O Senado Federal aprovou hoje a vaquejada no Brasil. De nada adiantou a decisão do STF que em outubro do ano passado anulou uma lei do Ceará que regulamentava essa prática. Na época, a maioria dos juízes acompanhou o voto do relator, Ministro Marco Aurélio Mello, que denunciou a “crueldade intrínseca” da vaquejada, alegando, que os laudos técnicos contidos no processo demonstravam consequências nocivas à saúde dos animais como “fraturas nas patas e rabo, ruptura de ligamentos e vasos sanguíneos, eventual arrancamento do rabo e comprometimento da medula óssea”.

Um mês depois do veredito do STF, o Congresso – em resposta claramente desafiadora ao Supremo – aprovou uma lei tornando a vaquejada “manifestação cultural nacional e patrimônio cultural imaterial”. A lei foi sancionada pelo Presidente Michel Temer.

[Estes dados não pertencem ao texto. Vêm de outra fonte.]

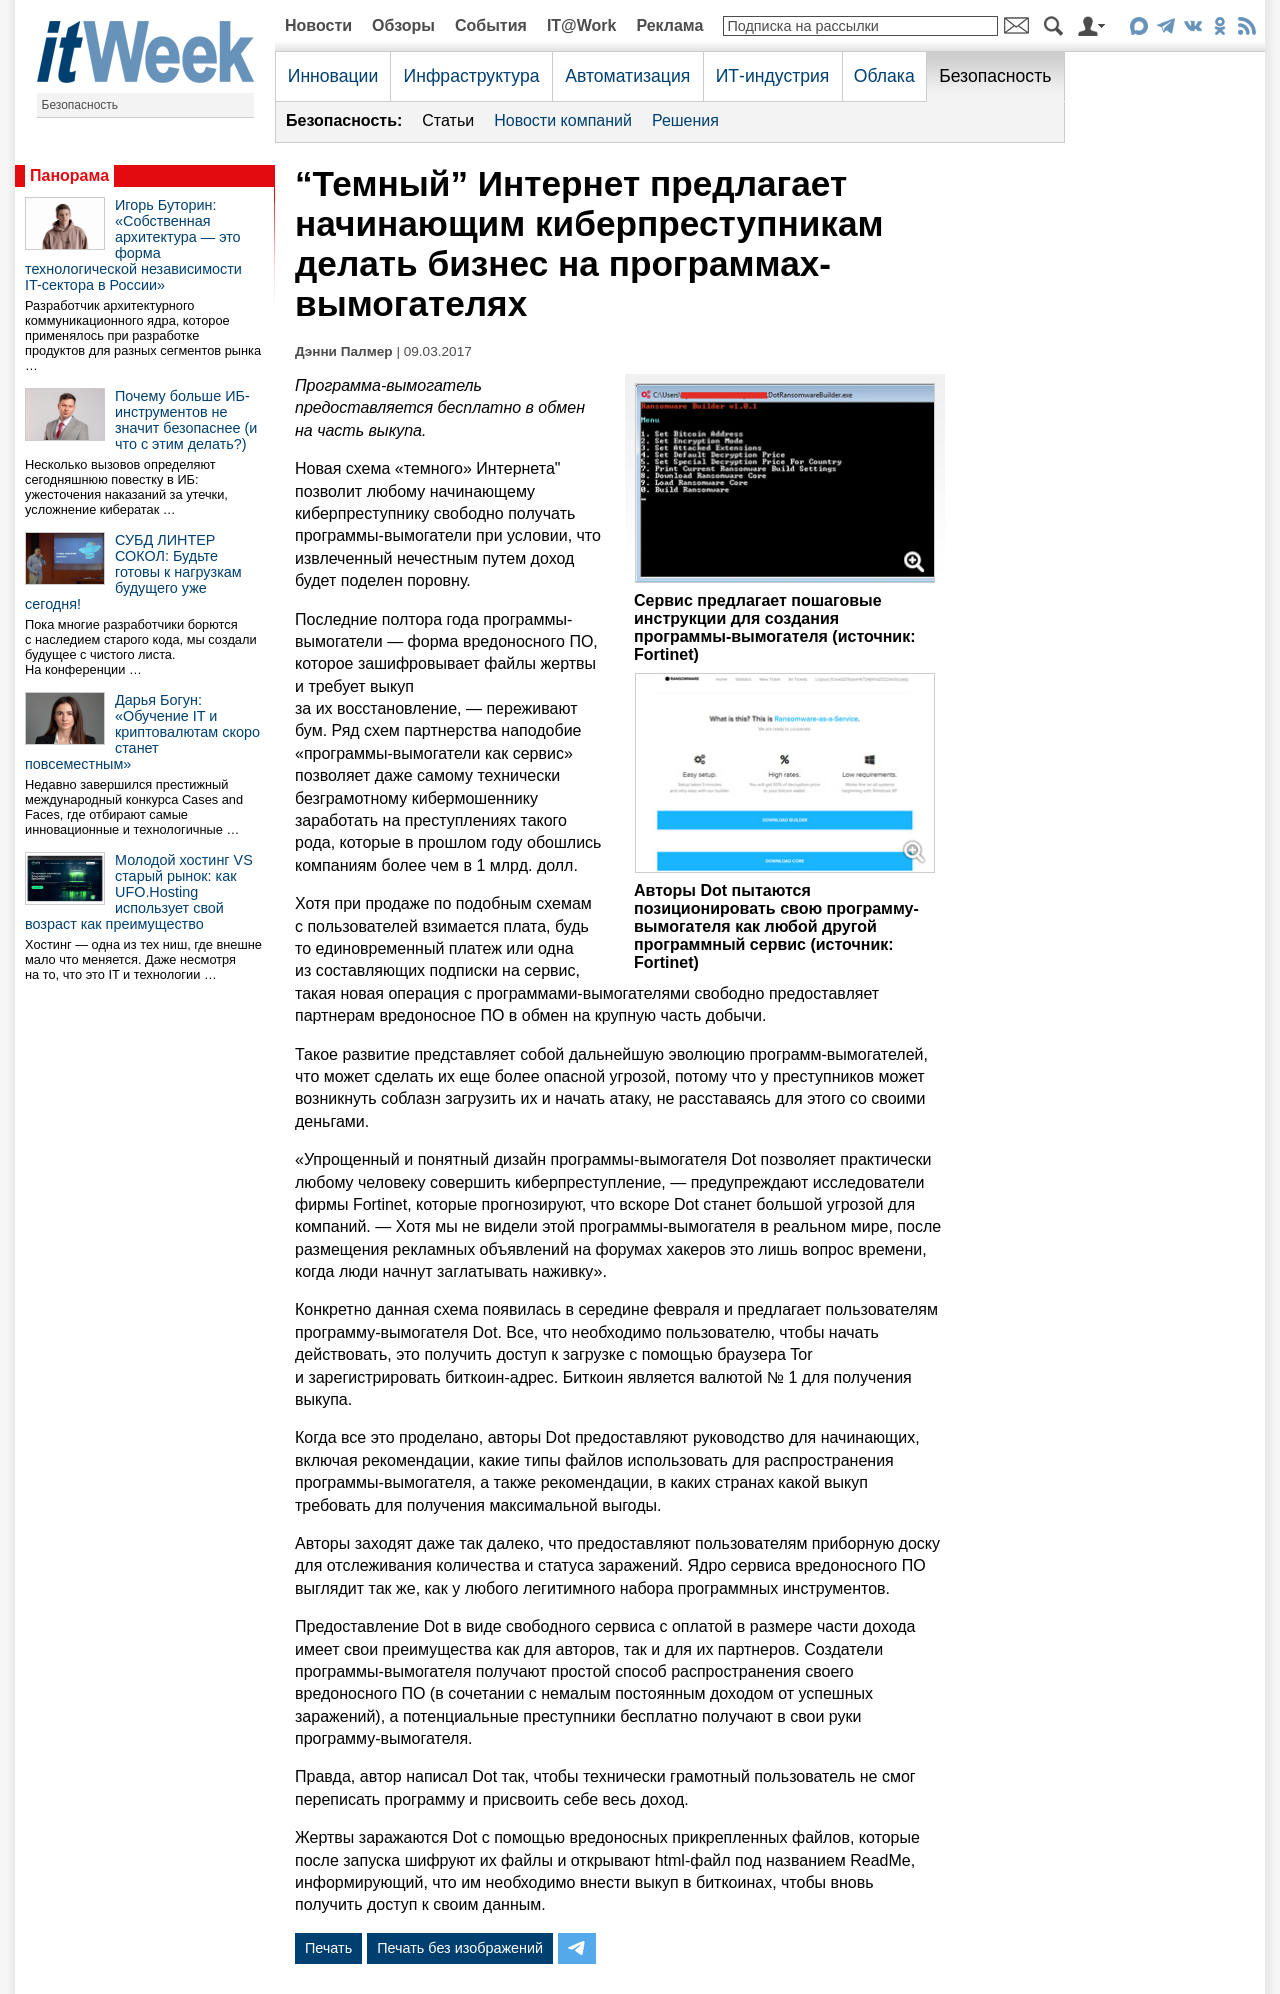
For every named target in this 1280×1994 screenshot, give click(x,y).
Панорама (69, 175)
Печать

Hoje, os senadores aprovaram a Proposta de Emenda Constitucional (PEC 50/2016) que torna a vaquejada uma prática legal. Na prática, a PEC muda o artigo 225 da Constituição, que trata do meio ambiente, para descaracterizar a prática de crueldade associada ao “esporte”. Pior que a aprovação em si, foi o argumento apresentado pelo relator, senador Otto Alencar (PSD/BA). Prestem atenção neste trecho polêmico e perturbador que aparece na Proposta: “Não são cruéis as práticas desportivas que utilizem animais, desde que sejam manifestações culturais”.

Como assim? Quer dizer que os senadores consideram legítimas quaisquer práticas desportivas que utilizem animais (qualquer uma, seja ela qual for) desde que seja considerada uma “manifestação cultural”? Valida-se qualquer crueldade sob o pretexto de ser uma “manifestação cultural”?

Lamentável, repugnante, infame.
O resultado da votação – 55 votos a favor, inclusive o do novo presidente do Senado, Eunício Oliveira, 9 votos contrários e 2 abstenções – é um retrocesso moral, mas atende aos interesses de uma indústria que movimenta aproximadamente 600 milhões de reais por ano. A PEC segue agora para a Câmara, onde a bancada ruralista deverá fazer barulho em favor da vaquejada.

Aguarda-se uma nova manifestação do STF.
Que seja definitiva e privilegie o bom senso.